# Bala sharks



## Raptor (Jan 3, 2003)

So far the piraya have no interest in them. They are pretty cool to have shoeling with my p's. And they do a hell of a clean up job. The damn pleco hides all the time, never comes out. He gets all his food from where he sits under the driftwood. Atleast these guys are out in the open. Theres not a nip on them. The piraya will instantly hit feeders though.
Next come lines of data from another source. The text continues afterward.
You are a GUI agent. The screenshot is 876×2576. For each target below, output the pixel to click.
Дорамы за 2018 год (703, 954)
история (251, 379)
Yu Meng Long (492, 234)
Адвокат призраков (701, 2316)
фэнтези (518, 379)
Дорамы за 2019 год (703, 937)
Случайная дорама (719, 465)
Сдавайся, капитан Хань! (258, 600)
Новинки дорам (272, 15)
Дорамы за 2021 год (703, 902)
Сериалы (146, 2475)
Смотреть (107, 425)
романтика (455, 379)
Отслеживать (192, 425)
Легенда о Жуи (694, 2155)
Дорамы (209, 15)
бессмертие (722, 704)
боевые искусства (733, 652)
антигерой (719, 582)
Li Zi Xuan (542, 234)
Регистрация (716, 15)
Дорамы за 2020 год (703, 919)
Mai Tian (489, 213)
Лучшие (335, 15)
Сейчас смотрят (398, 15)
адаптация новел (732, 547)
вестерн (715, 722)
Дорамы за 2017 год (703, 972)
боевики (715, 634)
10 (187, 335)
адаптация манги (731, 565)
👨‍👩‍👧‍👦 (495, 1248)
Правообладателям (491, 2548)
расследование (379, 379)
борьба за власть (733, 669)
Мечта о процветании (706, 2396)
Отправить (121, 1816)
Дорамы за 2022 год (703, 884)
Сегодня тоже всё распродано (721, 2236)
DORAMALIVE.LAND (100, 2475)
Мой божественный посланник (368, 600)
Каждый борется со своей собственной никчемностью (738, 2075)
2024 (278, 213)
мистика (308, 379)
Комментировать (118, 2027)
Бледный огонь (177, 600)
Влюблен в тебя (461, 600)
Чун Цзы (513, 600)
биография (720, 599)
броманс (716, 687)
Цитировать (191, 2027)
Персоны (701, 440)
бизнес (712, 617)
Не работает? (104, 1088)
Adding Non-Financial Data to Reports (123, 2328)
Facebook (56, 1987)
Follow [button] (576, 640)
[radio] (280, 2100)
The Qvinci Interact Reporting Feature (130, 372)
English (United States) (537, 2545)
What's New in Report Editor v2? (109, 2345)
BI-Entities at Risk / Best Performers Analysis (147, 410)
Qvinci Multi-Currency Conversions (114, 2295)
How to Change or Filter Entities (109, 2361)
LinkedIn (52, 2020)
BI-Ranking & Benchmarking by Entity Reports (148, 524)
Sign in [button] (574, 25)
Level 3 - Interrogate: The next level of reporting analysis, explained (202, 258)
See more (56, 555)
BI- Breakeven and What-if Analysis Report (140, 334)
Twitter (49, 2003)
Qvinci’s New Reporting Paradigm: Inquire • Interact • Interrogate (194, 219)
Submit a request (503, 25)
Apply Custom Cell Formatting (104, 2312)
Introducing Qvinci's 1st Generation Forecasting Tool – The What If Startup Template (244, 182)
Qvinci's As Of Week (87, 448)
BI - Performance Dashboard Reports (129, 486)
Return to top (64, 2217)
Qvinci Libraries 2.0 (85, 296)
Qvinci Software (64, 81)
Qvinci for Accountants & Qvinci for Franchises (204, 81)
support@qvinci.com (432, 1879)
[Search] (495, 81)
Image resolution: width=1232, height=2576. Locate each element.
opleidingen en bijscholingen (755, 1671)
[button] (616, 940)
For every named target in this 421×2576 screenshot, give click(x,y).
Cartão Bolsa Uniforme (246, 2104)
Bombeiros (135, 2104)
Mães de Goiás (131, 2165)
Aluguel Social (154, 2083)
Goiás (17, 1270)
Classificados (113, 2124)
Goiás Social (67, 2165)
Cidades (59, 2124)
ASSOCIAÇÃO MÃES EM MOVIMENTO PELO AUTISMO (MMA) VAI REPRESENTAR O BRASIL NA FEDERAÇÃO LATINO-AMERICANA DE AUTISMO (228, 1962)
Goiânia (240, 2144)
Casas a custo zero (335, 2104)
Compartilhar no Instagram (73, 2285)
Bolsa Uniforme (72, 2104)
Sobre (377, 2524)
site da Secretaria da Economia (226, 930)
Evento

So i am happy they are still around.


----------



## Innes (Jan 13, 2003)

great to hear - get a pic and enter it for pic of the month


----------



## Xenon (Nov 15, 2002)

How long they been in there?


----------



## Raptor (Jan 3, 2003)

3 weeks now and doing good.


----------



## Croz (Jan 29, 2003)

good stuff and they grow huge , mine were 8" before they died from pop-eye


----------



## JesseD (Mar 26, 2003)

ur pleco prolly comes out at night to eat...


----------



## Death in #'s (Apr 29, 2003)

Croz said:


> good stuff and they grow huge , mine were 8" before they died from pop-eye


 what is pop-eye ???


----------



## Innes (Jan 13, 2003)

pop-eye is a desiese which can cause the fishes eyes to buldge out, its a bit like a black moor goldfish's eyes


----------